(Dataset records)
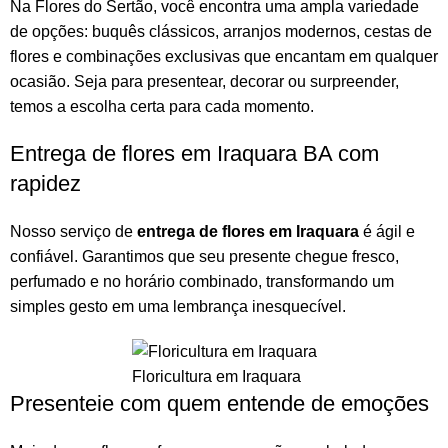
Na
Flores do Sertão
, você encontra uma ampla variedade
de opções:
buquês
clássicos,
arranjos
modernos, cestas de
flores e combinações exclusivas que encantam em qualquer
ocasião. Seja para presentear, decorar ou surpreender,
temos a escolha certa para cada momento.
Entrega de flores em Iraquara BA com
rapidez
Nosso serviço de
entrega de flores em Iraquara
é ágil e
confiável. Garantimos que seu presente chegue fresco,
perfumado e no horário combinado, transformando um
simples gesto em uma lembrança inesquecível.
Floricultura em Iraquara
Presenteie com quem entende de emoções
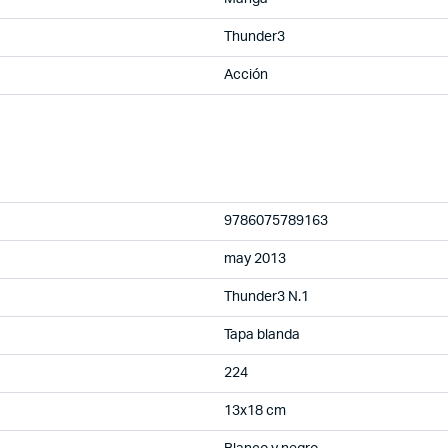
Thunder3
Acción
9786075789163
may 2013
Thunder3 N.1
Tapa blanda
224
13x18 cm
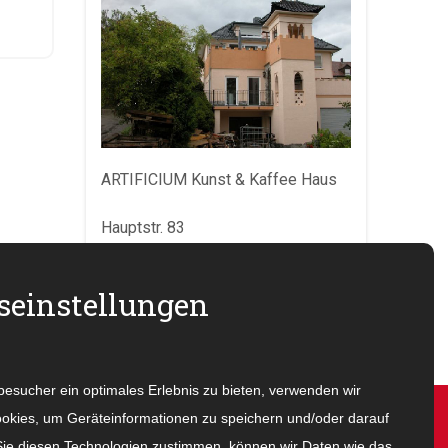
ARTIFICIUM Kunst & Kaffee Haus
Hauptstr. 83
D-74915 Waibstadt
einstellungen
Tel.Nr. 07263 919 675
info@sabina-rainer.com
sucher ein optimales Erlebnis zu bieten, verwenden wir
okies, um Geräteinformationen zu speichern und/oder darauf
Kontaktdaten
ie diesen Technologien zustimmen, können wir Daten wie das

* [WORK INSTRUCTION]
Tell how many lines of the entries above include "para". The answer should be the number and nothing more.

* [RESPONSE FOR THIS EXERCISE]
2